WORK INSTRUCTIONS: Your answer should consist of the lines below that hold the word "Epson".

EXERCISE DATA:
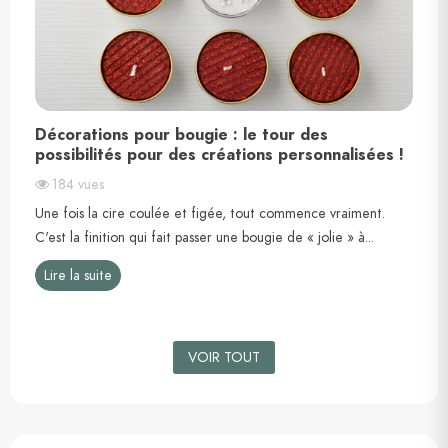
Décorations pour bougie : le tour des
possibilités pour des créations personnalisées !
184
vues
t
Une fois la cire coulée et figée, tout commence vraiment.
C'est la finition qui fait passer une bougie de « jolie » à...
Lire la suite
VOIR TOUT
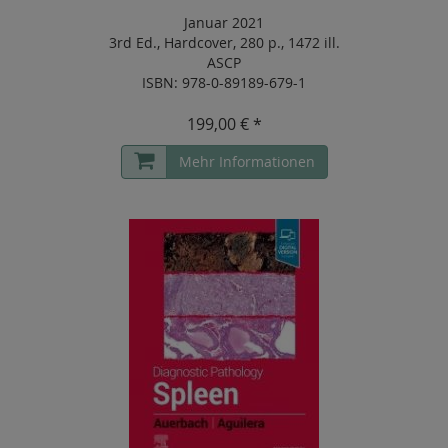
Januar 2021
3rd Ed.
,
Hardcover
,
280 p.
,
1472 ill.
ASCP
ISBN: 978-0-89189-679-1
199,00 € *
Mehr Informationen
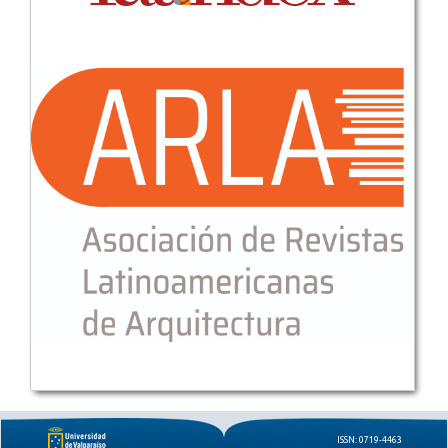
ISSN: 0719-4463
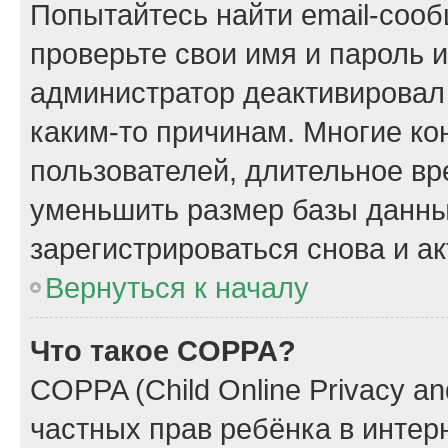
Попытайтесь найти email-сооб
проверьте свои имя и пароль 
администратор деактивировал
каким-то причинам. Многие к
пользователей, длительное в
уменьшить размер базы данны
зарегистрироваться снова и ак
Вернуться к началу
Что такое COPPA?
COPPA (Child Online Privacy and
частных прав ребёнка в интерн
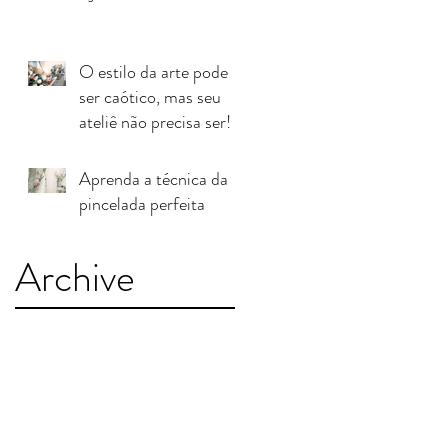
O estilo da arte pode
ser caótico, mas seu
ateliê não precisa ser!
Aprenda a técnica da
pincelada perfeita
Archive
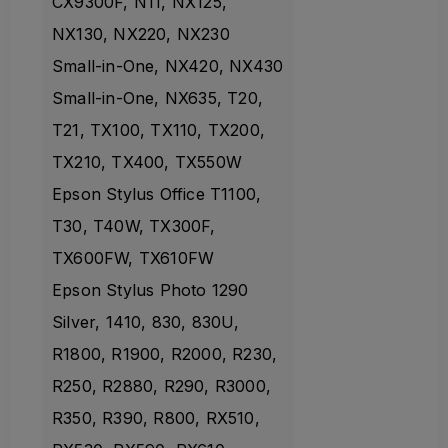
CX9300F, N11, NX125,
NX130, NX220, NX230
Small-in-One, NX420, NX430
Small-in-One, NX635, T20,
T21, TX100, TX110, TX200,
TX210, TX400, TX550W
Epson Stylus Office T1100,
T30, T40W, TX300F,
TX600FW, TX610FW
Epson Stylus Photo 1290
Silver, 1410, 830, 830U,
R1800, R1900, R2000, R230,
R250, R2880, R290, R3000,
R350, R390, R800, RX510,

RESPONSE TO THIS TASK:
Epson Stylus Office T1100,
Epson Stylus Photo 1290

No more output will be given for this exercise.